Calcium imaging of GCaMP6 cortical slices showed different losses of AMPA and NMDA receptor signals at 2 h after mTBI. (A) Sample traces of spontaneous calcium transients of layer 5 cortical neurons after bicuculline, bicuculline + DNQX, and bicuculline + AP5 treatments. (B) There was a significant decrease in calcium peak amplitude at 2 h after mTBI, with larger decreases after application of 50 μM of AP5 in both sham and mTBI slices. (C) There were increases in calcium signal duration at 2 h mTBI after mTBI and after application of 20 μM of DNQX in mTBI slices. (D) There were significant decreases in calcium signal frequencies at 2 h after mTBI and after application of DNQX or AP5. Scale bar, 400 μm (*p < 0.05; mean ± SEM, two-way ANOVA, Turkey's HSD post hoc; n = 8 slices per group). AMPA, α-amino-3-hydroxy-5-methyl-4-isoxazolepropionic acid; ANOVA, analysis of variance; AP5, amino-5-phosphonopentanoate; DNQX, 6,7-dinitroquinoxaline-2,3-dione; EMG, electromyogram; GCaMP6, green fluorescent-calmodulin proteins; HSD, honestly significant difference; mTBI, mild traumatic brain injury; NMDA, N-methyl-d-aspartate; SEM, standard error of the mean. Color image is available online.

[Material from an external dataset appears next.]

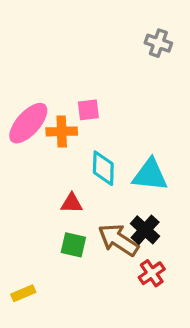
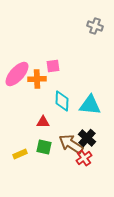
red cross: (152, 273) -> (84, 158), moved
yellow rectangle: (23, 293) -> (20, 154), moved

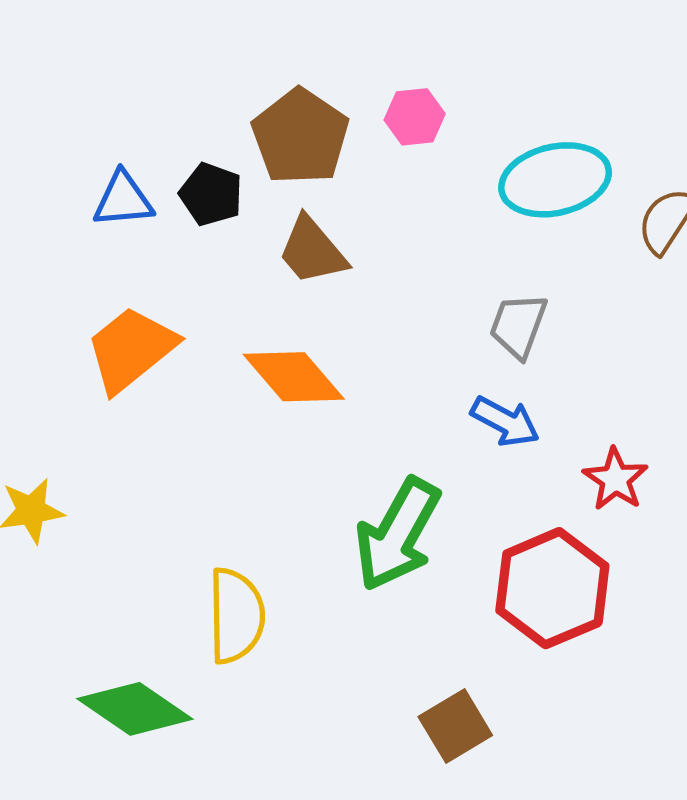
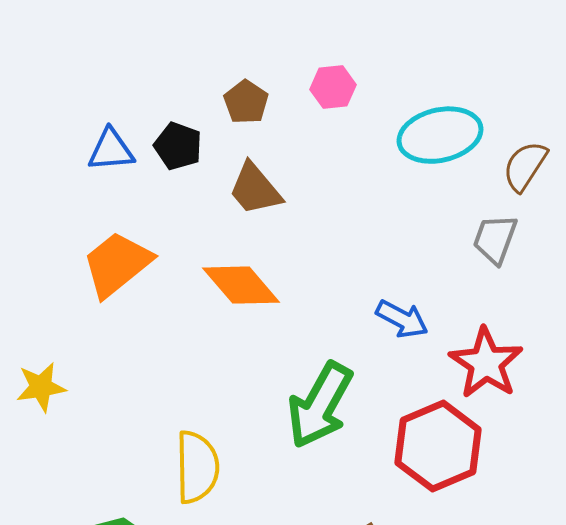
brown pentagon: (300, 137) -> (246, 102), size x0.6
gray trapezoid: (518, 326) -> (495, 239), moved
red star: (615, 479) -> (486, 363), size x1.5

The duration of calcium transients became significantly longer post-mTBI (∼84.8 ± 6.29 vs. ∼71.2 ± 5.15 ms of control) and remained high even with the addition of DNQX (42.8 ± 8.82 vs. 26.6 ± 3.33 ms of control; p < 0.05, two-way ANOVA; Fig. 5C). Addition of AP5 produced no noticeable changes. Changes in response frequency of the injured group were similar to those of the response amplitude, with a significant reduction in injured slices (∼3.28 ± 0.34 peaks per cell vs. 6.23 ± 1.24 peaks per cell of control; p < 0.05, two-way ANOVA) and further reductions after the addition of DNQX or AP5 (1.50 ± 0.69 peaks per cell and 1.06 ± 0.17 peaks per cell of the injury group, respectively, vs. ∼2.84 ± 0.44 peaks per cell and 1.89 ± 0.25 of the control group, respectively; p < 0.05, two-way ANOVA; Fig. 5D).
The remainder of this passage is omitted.